> _EXERCISE REQUIREMENTS_
All that is needed is each line of the entries holding the word "métiers", copied as it stands.

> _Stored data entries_
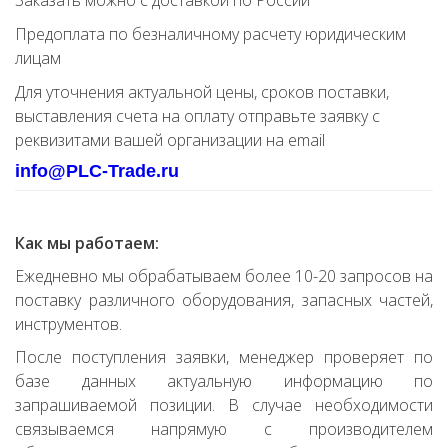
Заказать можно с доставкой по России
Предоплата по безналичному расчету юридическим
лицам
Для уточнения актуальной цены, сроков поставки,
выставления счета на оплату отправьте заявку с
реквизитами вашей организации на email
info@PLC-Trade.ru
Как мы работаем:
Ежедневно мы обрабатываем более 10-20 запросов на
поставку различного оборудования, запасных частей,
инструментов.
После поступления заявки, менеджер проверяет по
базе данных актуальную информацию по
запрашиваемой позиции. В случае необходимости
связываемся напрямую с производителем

--

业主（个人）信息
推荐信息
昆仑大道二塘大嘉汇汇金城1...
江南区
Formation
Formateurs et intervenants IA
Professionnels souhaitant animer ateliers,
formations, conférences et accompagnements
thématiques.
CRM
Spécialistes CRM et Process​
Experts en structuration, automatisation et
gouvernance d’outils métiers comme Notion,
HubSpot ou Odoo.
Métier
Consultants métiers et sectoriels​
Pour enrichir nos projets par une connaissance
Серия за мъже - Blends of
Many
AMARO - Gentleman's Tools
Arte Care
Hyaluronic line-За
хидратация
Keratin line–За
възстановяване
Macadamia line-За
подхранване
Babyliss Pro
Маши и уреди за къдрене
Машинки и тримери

> _SOLUTION TO THE PROBLEM_
gouvernance d’outils métiers comme Notion,
Consultants métiers et sectoriels​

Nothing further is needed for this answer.